But rocket they did, leaving the footprints of the many contractors and builders who changed the landscape of Brooklyn into a City of Houses.
Another mark that the contractors and builders left – although one not as celebrated today – was the complicated system of flagging, pipes, sewers, cisterns, streetlamps, and sometimes trolley tracks, that lined the streets and led to those very rowhouses.
Each delivery and receiving system that connected each rowhouse to the city was an important step toward the development of the city.
Before each row of houses was constructed (and sometimes while they were being constructed, or even soon afterwards), the development of each street and neighborhood was an important part of attracting the homeowners to Brooklyn.
THE BIRTH OF BOERUM HILL
Boerum Hill had only recently been planned for with a street grid system that would develop alongside of a vast network of sidewalks, sewers, street lamps, gas lines, and water mains.
At this time, however, in the 1840s, it barely resembled such a system. It was more of a rustic outback with dusty country lanes, grand frame houses here and there, and fields lain fallow as far as the naked eye could see. These services of gas, light, and water, amongst others, though, would follow, but only as quickly as they were requested by citizens who owned the adjacent land/properties or the politicians who represented them.
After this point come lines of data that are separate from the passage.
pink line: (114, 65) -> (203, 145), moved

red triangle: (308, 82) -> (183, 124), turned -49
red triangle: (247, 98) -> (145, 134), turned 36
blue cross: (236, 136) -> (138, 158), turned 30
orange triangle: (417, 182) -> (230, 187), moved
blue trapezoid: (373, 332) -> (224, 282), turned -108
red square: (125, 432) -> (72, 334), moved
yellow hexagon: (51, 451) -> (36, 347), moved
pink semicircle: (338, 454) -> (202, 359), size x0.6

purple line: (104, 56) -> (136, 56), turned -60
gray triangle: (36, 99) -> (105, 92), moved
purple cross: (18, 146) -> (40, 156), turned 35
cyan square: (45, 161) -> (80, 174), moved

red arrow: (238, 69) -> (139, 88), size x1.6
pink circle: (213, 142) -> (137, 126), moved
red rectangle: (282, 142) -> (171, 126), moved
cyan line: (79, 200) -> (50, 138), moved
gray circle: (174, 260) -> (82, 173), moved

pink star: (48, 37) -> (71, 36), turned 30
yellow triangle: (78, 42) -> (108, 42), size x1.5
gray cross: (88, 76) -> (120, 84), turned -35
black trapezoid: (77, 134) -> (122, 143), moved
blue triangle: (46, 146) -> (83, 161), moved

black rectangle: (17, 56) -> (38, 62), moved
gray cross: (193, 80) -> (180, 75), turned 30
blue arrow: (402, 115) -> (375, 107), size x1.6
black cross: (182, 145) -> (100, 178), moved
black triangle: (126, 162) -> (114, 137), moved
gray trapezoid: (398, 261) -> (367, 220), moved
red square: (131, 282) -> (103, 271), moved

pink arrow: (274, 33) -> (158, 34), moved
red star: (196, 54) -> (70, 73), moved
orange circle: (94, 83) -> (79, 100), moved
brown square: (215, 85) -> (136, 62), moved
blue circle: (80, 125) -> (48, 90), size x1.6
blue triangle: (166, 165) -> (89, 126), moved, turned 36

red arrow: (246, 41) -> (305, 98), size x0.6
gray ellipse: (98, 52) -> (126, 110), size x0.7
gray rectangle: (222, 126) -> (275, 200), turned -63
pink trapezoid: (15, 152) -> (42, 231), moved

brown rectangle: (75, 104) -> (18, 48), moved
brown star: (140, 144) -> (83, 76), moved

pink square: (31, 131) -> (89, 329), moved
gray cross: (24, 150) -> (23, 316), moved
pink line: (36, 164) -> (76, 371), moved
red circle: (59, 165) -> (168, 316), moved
All of that, however, was about to change. The grid system had promised much more progress, and land-owners who had only recently been plowing, growing, and selling crops in Brooklyn, saw the new—and increased—value of their lands. As such, they began to divide it up and sell to speculators who planned to get in on the ground level building this vast Brooklyn empire.
This period of great change in the city of Brooklyn – between 1835 and the 1850s – started with houses lining the main existing thoroughfares (such as Fulton street), and popping up in fields that would soon be lined, with the help of surveyors and work crews, with roads.
NEVINS STREET: A CASE IN POINT
Nevins Street between Atlantic Avenue (then a “street”) and Pacific street, closer than most of South Brooklyn to the main arteries of the burgeoning city, had an easier time of it, as the water, gas, and other provider links were so close by the more populated and built-up parts of the district. Those links, and their related street building, however, still had to be created, and they were usually—but not always—instituted and connected apace with the building of the abutting homes.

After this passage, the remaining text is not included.